RCR, Thank you again for your time. Your article, by the way, was fabulous and very well written. I think that, as we talked about on the Deliverance thread, I am at a place to really "get" it. I don't think I was ready back when it was written.
Maybe it was the wrong thing to do, but I e-mailed my H some of the stuff BB and I were discussing. I don't know why her posts got to me the way they did. I am sure others (Probably Betsey and Meredith, and of course my H himself!) tried to tell me the same things, but this time it really hit home. I actually felt sick that this was the way I was communicating to my H. I didn't want him to feel punished or not listened to by me. It was awful to feel all of those emotions. So, as I said, I e-mailed him some of the exchange. I then apologized for making him feel this way. I explained to him that I knew he tried to tell me some of those things, but it took an outsider explaining my patterns for me to be able to see them more clearly.

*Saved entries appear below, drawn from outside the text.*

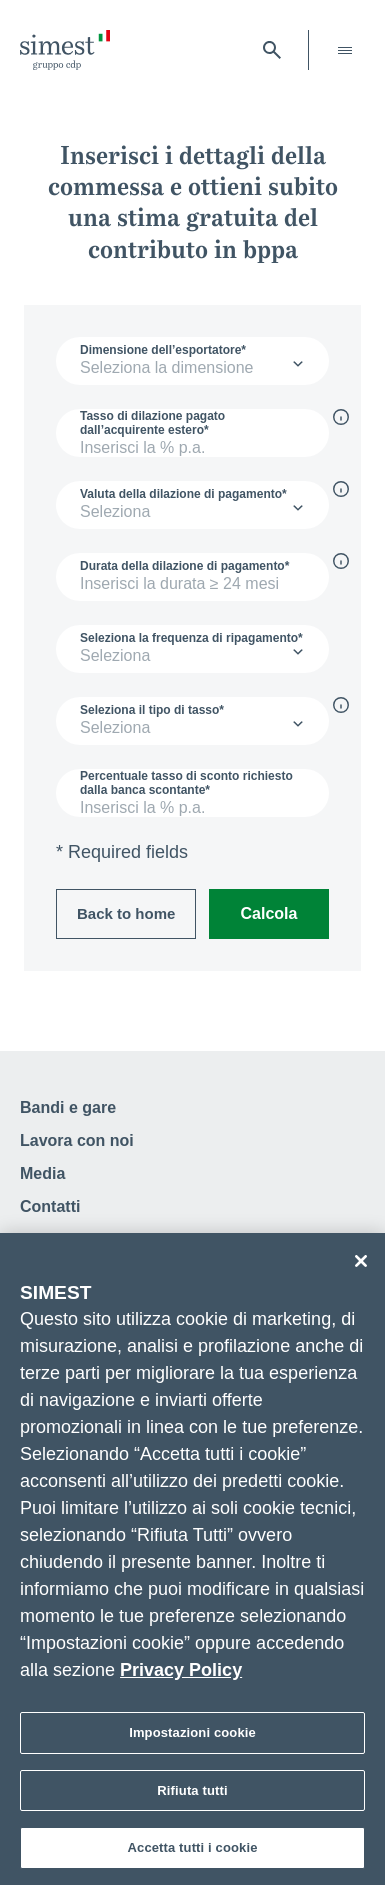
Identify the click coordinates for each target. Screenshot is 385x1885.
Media (42, 1173)
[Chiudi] (361, 1266)
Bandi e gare (68, 1107)
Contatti (50, 1206)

I told him that I didn't expect anything in return, I just wanted him to know that I was so very sorry.
He wrote back. He told me that I was correct, that he has been telling me the same things for a year or so. He then said: "I think one of the problems is that you had to hear it from an outsider." I am not sure how to take that. I don't know if he meant that he sees now that he couldn't be the one to get through to me, or that it is a problem that I needed an outsider to tell me something that he tried to tell me himself. That is the problem with e-mails and posts. Things can be taken in so many ways.
He went on to say that he has been telling me that I don't listen. He said that I get something in my head and I try to make it happen, whether it is good or bad.
He said that BB was right, that it doesn't take much to scare him off, given our history.
He also said that I need to be with someone who can get through my communication style and who won't take things to heart .
One thing that really hurt me (not as if the previous stuff didn't, but this really stung) is that he said that I look at the things I say in how it affects me instead of the people around me. This, he said, gives me license to say whatever I want. He, on the other hand, looks at how things affect others, and this results in him rarely talking.
He told me he hoped it made sense and said maybe we could talk about it another time.
I know that the optimists in the crowd will say, "hey, he opened up to you!" But it still makes me sad that this is who I am to him. It makes me sad that I couldn't understand what I was doing wrong. I knew something was wrong, but I just couldn't see my way out of it. I wanted to fix it, but kept overshooting the problem and going straight to piecing before I was anywhere near it. Of course this always resulted in feelings of failure and pain for both H and I. I am sorry that I didn't understand his pain. I was too wrapped up in mine. I hate that I was that selfish.